If a line of the data below holds the word "Доставка", list it.

Start of Given records

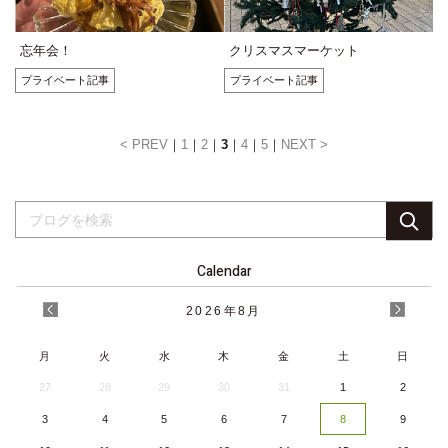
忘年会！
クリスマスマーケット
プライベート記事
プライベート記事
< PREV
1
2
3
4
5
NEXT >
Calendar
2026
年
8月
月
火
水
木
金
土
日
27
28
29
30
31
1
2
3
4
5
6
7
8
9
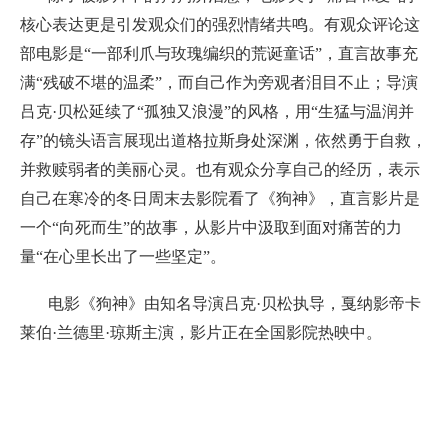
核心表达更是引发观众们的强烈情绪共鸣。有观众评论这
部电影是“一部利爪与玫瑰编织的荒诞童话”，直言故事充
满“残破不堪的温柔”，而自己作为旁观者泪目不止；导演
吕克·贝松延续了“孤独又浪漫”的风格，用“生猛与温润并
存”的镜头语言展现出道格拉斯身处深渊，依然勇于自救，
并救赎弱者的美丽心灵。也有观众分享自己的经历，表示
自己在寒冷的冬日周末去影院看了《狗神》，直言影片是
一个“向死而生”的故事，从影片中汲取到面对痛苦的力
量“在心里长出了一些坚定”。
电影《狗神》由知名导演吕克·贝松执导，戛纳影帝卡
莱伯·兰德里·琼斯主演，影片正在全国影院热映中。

End of Given records
Start of Given records

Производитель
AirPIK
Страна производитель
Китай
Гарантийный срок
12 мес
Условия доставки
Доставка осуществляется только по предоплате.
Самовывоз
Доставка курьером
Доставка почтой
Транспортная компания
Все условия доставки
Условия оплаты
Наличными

End of Given records
Start of Given records

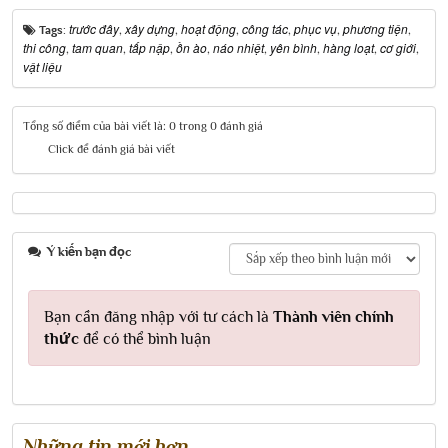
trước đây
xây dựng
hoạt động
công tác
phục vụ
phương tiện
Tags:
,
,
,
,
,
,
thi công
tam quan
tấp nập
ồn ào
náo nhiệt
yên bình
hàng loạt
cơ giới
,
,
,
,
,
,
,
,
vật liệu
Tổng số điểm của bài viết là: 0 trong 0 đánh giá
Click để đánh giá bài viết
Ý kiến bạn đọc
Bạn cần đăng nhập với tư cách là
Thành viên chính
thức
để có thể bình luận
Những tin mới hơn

End of Given records

-- The answer --
Доставка осуществляется только по предоплате.
Доставка курьером
Доставка почтой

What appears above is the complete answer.